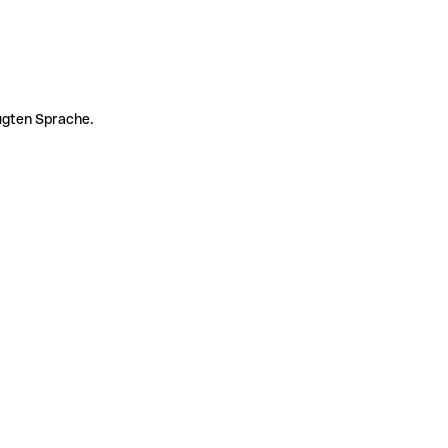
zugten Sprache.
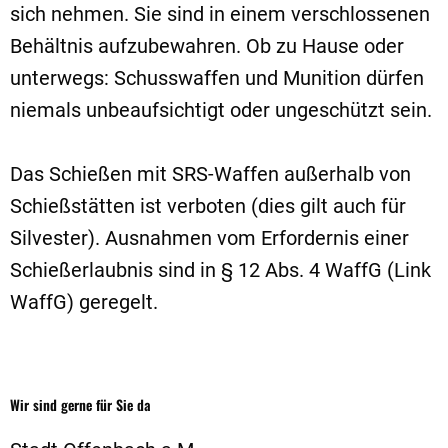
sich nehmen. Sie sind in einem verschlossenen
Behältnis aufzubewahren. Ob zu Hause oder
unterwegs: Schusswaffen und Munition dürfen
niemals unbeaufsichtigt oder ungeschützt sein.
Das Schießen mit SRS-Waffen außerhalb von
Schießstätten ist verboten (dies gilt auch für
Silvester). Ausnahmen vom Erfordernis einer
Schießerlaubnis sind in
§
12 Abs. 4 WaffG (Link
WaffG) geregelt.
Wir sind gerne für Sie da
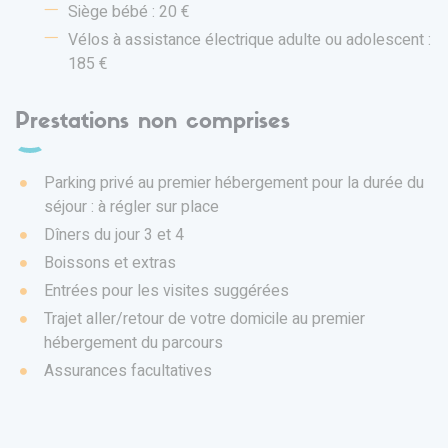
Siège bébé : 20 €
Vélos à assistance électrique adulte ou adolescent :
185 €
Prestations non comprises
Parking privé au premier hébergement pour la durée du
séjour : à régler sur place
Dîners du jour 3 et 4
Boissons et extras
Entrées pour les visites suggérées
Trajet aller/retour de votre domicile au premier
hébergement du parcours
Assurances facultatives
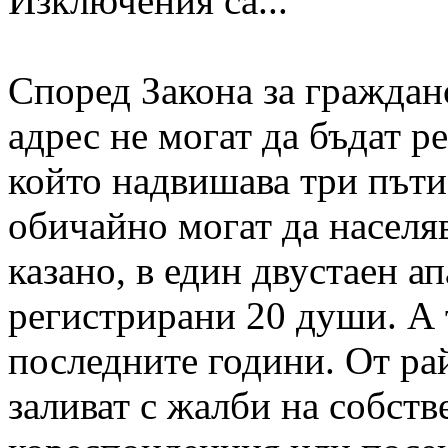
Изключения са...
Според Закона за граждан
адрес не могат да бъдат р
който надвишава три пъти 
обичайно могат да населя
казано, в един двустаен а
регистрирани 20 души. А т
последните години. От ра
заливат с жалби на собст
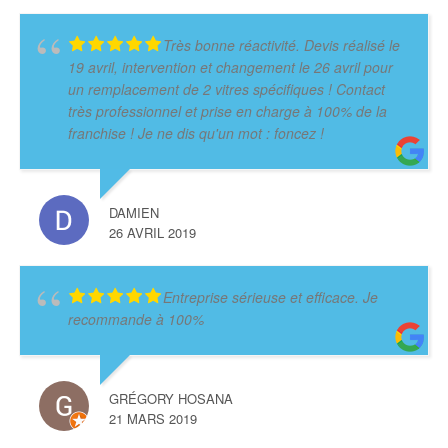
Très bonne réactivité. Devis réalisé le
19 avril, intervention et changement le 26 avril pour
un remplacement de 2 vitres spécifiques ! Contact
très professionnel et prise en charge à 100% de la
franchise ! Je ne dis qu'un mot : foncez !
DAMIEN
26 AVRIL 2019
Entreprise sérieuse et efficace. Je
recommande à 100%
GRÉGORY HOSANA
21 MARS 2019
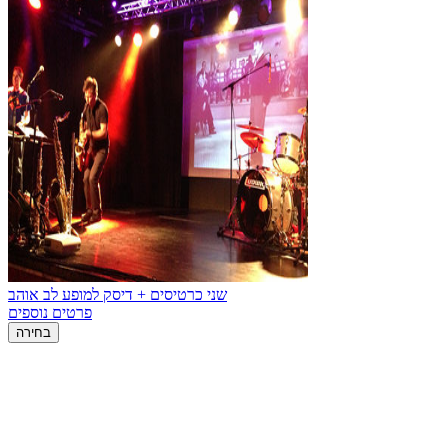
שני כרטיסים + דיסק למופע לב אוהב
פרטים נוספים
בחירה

_____

WHAT YOU ARE ASKED TO DO -
In the records above, find the line containing "recommande à 100%" and restate it and every line after it word for word, all pictures excluded.

WRITTEN RESPONSE -
recommande à 100%
GRÉGORY HOSANA
21 MARS 2019
שני כרטיסים + דיסק למופע לב אוהב
פרטים נוספים
בחירה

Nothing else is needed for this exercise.